To quantify the rate of transport of macromolecules across pIV channels, we took advantage of the existing maltose/maltooligosaccharide transport system in E. coli (28). Transport of maltooligosaccharides across the bacterial outer membrane normally requires the maltoporin LamB (29). Once in the periplasm, short maltooligosaccharides are transported into the cytoplasm, where they are subsequently metabolized. Only maltooligosaccharides with six or fewer glucose residues can be transported into the cytoplasm; longer chains are first degraded by a periplasmic α-amylase, MalS (30, 31). Maltooligosaccharide transport through LamB has been quantified with a chromogenic analog of maltohexaose, PG6, which is hydrolyzed by MalS to maltohexaose and p-nitrophenol (20), a yellow compound whose concentration can be determined by measuring its absorbance at OD405 nm. When MalS is in excess such that PG6 is rapidly hydrolyzed on entry into the periplasm, the rate of PG6 hydrolysis is a quantitative measure of its permeation through LamB (20).

Our previous studies used pIV with a point mutation that changes Ser324 to Gly (pIVS324G). This mutation, which is fully functional for phage export, produces a pIV channel that opens more frequently and facilitates bacterial growth on maltohexaose (17). In E. coli strains that lack LamB, we tested whether the rate at which PG6 was hydrolyzed could be used as an assay for transport through pIVS324G (see Fig. 1). To optimize this assay, hydrolysis of PG6 should occur in the periplasm, and the transport of PG6 across the outer membrane should limit the rate of hydrolysis by MalS. Thus it was necessary to demonstrate that hydrolysis of PG6 was caused by neither cytoplasmic enzymes nor enzymes released from the cell and that the rate of hydrolysis was limited by the amount of pIVS324G.

Figure 1.

Figure 1

Schematic of PG6 transport assay.
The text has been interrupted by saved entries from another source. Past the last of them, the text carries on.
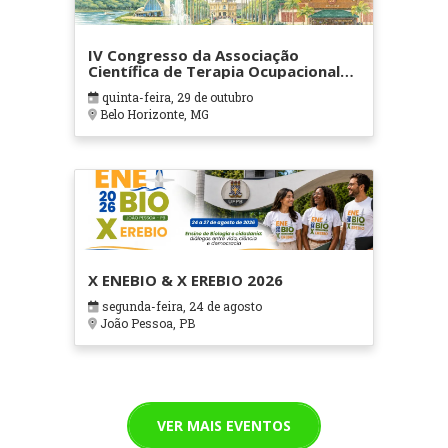
IV Congresso da Associação
Científica de Terapia Ocupacional
em Contextos Hospitalares e
quinta-feira, 29 de outubro
Cuidados Paliativos - ATOHOSP
Belo Horizonte, MG
X ENEBIO & X EREBIO 2026
segunda-feira, 24 de agosto
João Pessoa, PB
VER MAIS EVENTOS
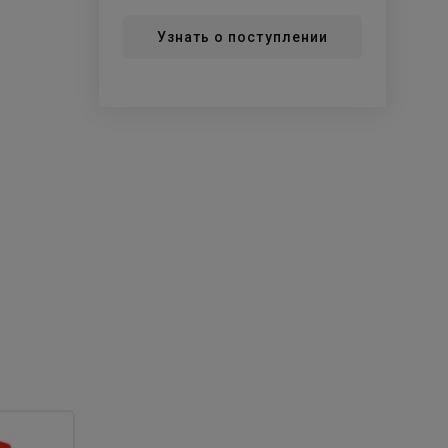
Узнать о поступлении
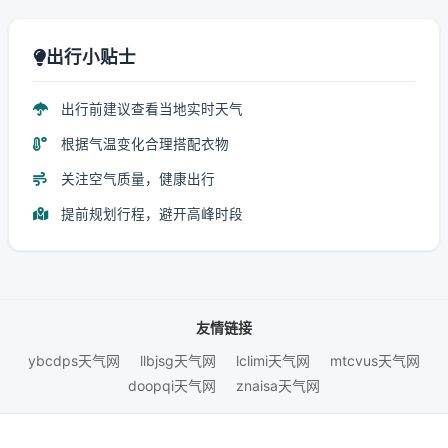
出行小贴士
出行前建议查看当地实时天气
根据气温变化合理搭配衣物
关注空气质量，健康出行
提前规划行程，避开高峰时段
友情链接
ybcdps天气网
llbjsg天气网
lclimi天气网
mtcvus天气网
doopqi天气网
znaisa天气网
When attached to maltohexaoside, the chromophore moiety of PG6, p-nitrophenol, is quenched; after hydrolysis by the periplasmic MalS, free p-nitrophenol absorbs at 405 nm. Absorbance by the chromophore (shown in green) reports hydrolysis of PG6 by the periplasmic MalS and indicates that PG6 had gained entry to the periplasm. Nascent phage assembling at pIV (red) are shown covered with their coat protein (blue).
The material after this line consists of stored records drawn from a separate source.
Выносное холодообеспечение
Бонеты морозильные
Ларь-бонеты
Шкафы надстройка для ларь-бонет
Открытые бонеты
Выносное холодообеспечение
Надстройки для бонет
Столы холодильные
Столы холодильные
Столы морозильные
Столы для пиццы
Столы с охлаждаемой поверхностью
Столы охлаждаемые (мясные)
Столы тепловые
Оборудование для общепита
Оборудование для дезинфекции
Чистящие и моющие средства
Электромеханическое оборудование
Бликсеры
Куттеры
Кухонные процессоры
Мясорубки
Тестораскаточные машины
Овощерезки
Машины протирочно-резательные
The rate of PG6 hydrolysis was measured in whole cells that contained periplasmic MalS expressed from a multicopy plasmid under control of the constitutive malTc promoter. (Without this plasmid, levels of MalS produced from the chromosomal gene were insufficient to hydrolyze PG6 above background levels.) The cells contained either LamB, expressed at normal levels from the chromosomal gene, or wild-type pIV or pIVS324G, expressed from a plasmid regulated by an IPTG-inducible promoter. The rate of cell growth, as assayed by OD595 and colony-forming units, was the same in all cultures, whether IPTG was present or not (data not shown). Equivalent numbers of cells were compared for a given experiment.

Cells containing mutant pIVS324G (Fig. 2, open circles) showed a greatly increased rate of PG6 hydrolysis compared with uninduced cells (filled circles) or with the isogenic strain encoding pIV+ (open triangles, +IPTG), despite similar amounts of pIV and pIV S324G (Fig. 3B; compare lanes 5 and 7). Thus, pIVS324G, unlike wild-type pIV, increases membrane permeability to PG6. Cells containing LamB hydrolyzed PG6 at a rate that was independent of IPTG (open/filled squares are +/−IPTG), as expected. Somewhat surprisingly, in cells producing LamB, PG6 was hydrolyzed more slowly than in cells producing pIVS324G. This is likely due to slower rates of permeation per molecule, because LamB was much more abundant than pIV (data not shown).

Figure 2.

Figure 2

PG6 hydrolysis by intact cells containing LamB, pIV+, or pIVS324G. DKM1 cells (lamB+) with pMalS and empty vector and DKM2 cells (lamB) with pMalS and either the pIV+ or pIVS324G plasmid were grown to OD595 0.6 in M9 medium. Cells were incubated for an additional 2 h in the absence (filled symbols) or presence (open symbols) of 1 mM IPTG. The cultures were washed to remove IPTG and resuspended at OD595 2.0 in medium containing 2 mM PG6. The cultures were sampled at the times indicated, and the OD405 was determined as described in Materials and Methods. LamB+, no pIV (squares); no LamB, pIV+ (inverted triangles); no LamB, pIVS324G (circles). One of three representative experiments is shown.

Figure 3.

Figure 3

PG6 hydrolysis with varying pIVS324G levels. (A) DKM2 cells with plasmids encoding MalS and pIVS324G were grown in the presence of 0 μM IPTG (circles)/10 μM IPTG (inverted triangles)/50 μM IPTG (squares)/100 μM IPTG (diamonds) or 1 mM IPTG (triangles) for 2 h before withdrawal of IPTG and addition of 2 mM PG6. The cultures were sampled at the times indicated, and the OD405 was determined as described in Materials and Methods. (B) Equivalent densities of cells grown for 2 h with IPTG at the indicated concentration were analyzed by Western blot as described in Materials and Methods. One of three representative experiments is shown.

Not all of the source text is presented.